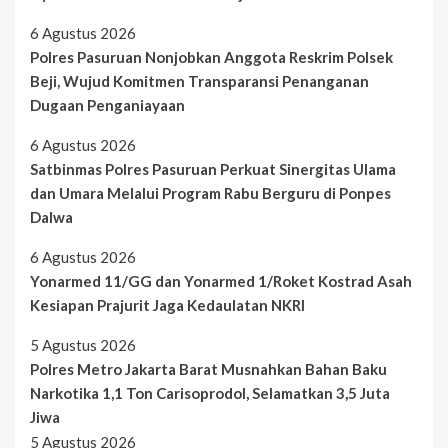
6 Agustus 2026
Polres Pasuruan Nonjobkan Anggota Reskrim Polsek
Beji, Wujud Komitmen Transparansi Penanganan
Dugaan Penganiayaan
6 Agustus 2026
Satbinmas Polres Pasuruan Perkuat Sinergitas Ulama
dan Umara Melalui Program Rabu Berguru di Ponpes
Dalwa
6 Agustus 2026
Yonarmed 11/GG dan Yonarmed 1/Roket Kostrad Asah
Kesiapan Prajurit Jaga Kedaulatan NKRI
5 Agustus 2026
Polres Metro Jakarta Barat Musnahkan Bahan Baku
Narkotika 1,1 Ton Carisoprodol, Selamatkan 3,5 Juta
Jiwa
5 Agustus 2026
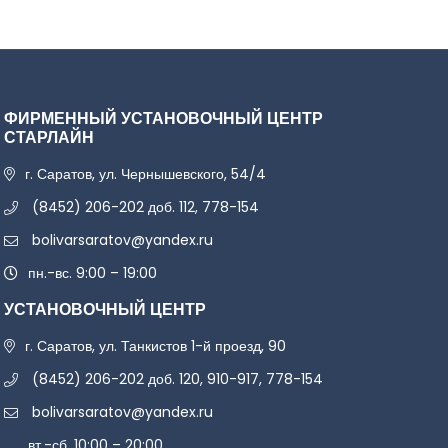
ФИРМЕННЫЙ УСТАНОВОЧНЫЙ ЦЕНТР
СТАРЛАЙН
г. Саратов, ул. Чернышевского, 54/4
(8452) 206-202 доб. 112, 778-154
bolivarsaratov@yandex.ru
пн.-вс. 9:00 – 19:00
УСТАНОВОЧНЫЙ ЦЕНТР
г. Саратов, ул. Танкистов 1-й проезд, 90
(8452) 206-202 доб. 120, 910-917, 778-154
bolivarsaratov@yandex.ru
вт.-сб. 10:00 – 20:00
· · · · ·
### TO DO
Would you write out all of the data exactly as it stands, without the pictures?

### RESPONSE TO THIS EXERCISE
6 Agustus 2026
Polres Pasuruan Nonjobkan Anggota Reskrim Polsek
Beji, Wujud Komitmen Transparansi Penanganan
Dugaan Penganiayaan
6 Agustus 2026
Satbinmas Polres Pasuruan Perkuat Sinergitas Ulama
dan Umara Melalui Program Rabu Berguru di Ponpes
Dalwa
6 Agustus 2026
Yonarmed 11/GG dan Yonarmed 1/Roket Kostrad Asah
Kesiapan Prajurit Jaga Kedaulatan NKRI
5 Agustus 2026
Polres Metro Jakarta Barat Musnahkan Bahan Baku
Narkotika 1,1 Ton Carisoprodol, Selamatkan 3,5 Juta
Jiwa
5 Agustus 2026
ФИРМЕННЫЙ УСТАНОВОЧНЫЙ ЦЕНТР
СТАРЛАЙН
г. Саратов, ул. Чернышевского, 54/4
(8452) 206-202 доб. 112, 778-154
bolivarsaratov@yandex.ru
пн.-вс. 9:00 – 19:00
УСТАНОВОЧНЫЙ ЦЕНТР
г. Саратов, ул. Танкистов 1-й проезд, 90
(8452) 206-202 доб. 120, 910-917, 778-154
bolivarsaratov@yandex.ru
вт.-сб. 10:00 – 20:00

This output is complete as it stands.